Each year the US Environmental Protection Agency (EPA) releases fuel economy data on cars manufactured in that year. Below are summary statistics on fuel efficiency (in miles/gallon) from random samples of cars with manual and automatic transmissions manufactured in 2012. Do these data provide strong evidence of a difference between the average fuel efficiency of cars with manual and automatic transmissions in terms of their average city mileage? Assume that conditions for inference are satisfied.
Ex5.32
auto_mu <- 16.12
auto_s <- 3.58
man_mu <- 19.85
man_s <- 4.51
n <- 26
diff <- man_mu - auto_mu
# standard error
se <- sqrt((auto_s^2/n) + (man_s^2/n))
# T-score
t <- (diff - 0)/se
t
## [1] 3.30302
p = pt(q=t, df=n-1, lower.tail = FALSE)
p
## [1] 0.001441807
Since the p-value is 0.0014, there is strong evidence of a difference between the average fuel efficiency of cars with manual and automatic transmissions in terms of their average city mileage.
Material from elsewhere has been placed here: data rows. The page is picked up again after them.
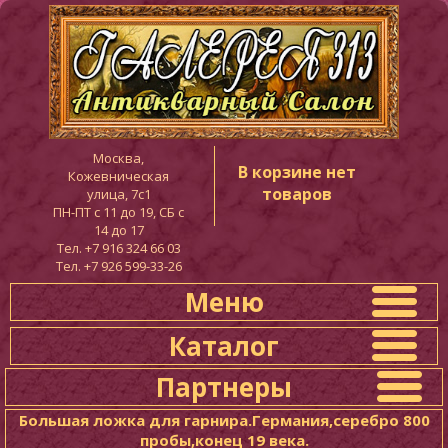
Москва,
В корзине нет
Кожевническая
товаров
улица, 7с1
ПН-ПТ c 11 до 19, СБ с
14 до 17
Тел. +7 916 324 66 03
Тел. +7 926 599-33-26
Меню
Каталог
Партнеры
Большая ложка для гарнира.Германия,серебро 800
пробы,конец 19 века.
The General Social Survey collects data on demographics, education, and work, among many other characteristics of US residents. Using ANOVA, we can consider educational attainment levels for all 1,172 respondents at once. Below are the distributions of hours worked by educational attainment and relevant summary statistics that will be helpful in carrying out this analysis.
Ex5.48a
\(H_0:\) The mean hours worked is the same across all educational attainment groups
\(H_A:\) There is a difference in the mean hours worked in at least one group.
Ex5.48b
# Not sure why I had to do this but my number format came out wacky if I didn't...
# Solution found here:
# https://stackoverflow.com/questions/9397664/force-r-not-to-use-exponential-notation-e-g-e10
options(scipen = 999)
# dfg = number of groups minus 1
dfg <- 4
# dfe = total number of cases minus the number of groups
dfe <- 1167
# Known values
MSG <- 501.54
sse <- 267382
# Calculate the missing values
MSE <- sse / dfe
ssg <- dfg * MSG
f <- MSG / MSE
dft <- dfg + dfe
sst <- ssg + sse
p <- pf(q = f, dfg, dfe, lower.tail = FALSE)
p
## [1] 0.06819325
| ANOVA Summary | Df | Sum Sq | Mean Sq | F Value | Pr(>F) |
|---|---|---|---|---|---|
| degree | 4 | 2006.16 | 501.54 | 2.1889925 | 0.0681932 |
| Residuals | 1167 | 267382 | 229.1191088 | ||
| Totals | 1171 | 269388.16 |
If we use the typical \(\alpha = 0.05\) significance level then our p-value at 0.07 is greater than our significance level, so we would fail to reject the null hypothesis. There is not enough statistical evidence to support our alternative hypothesis in favor of the null.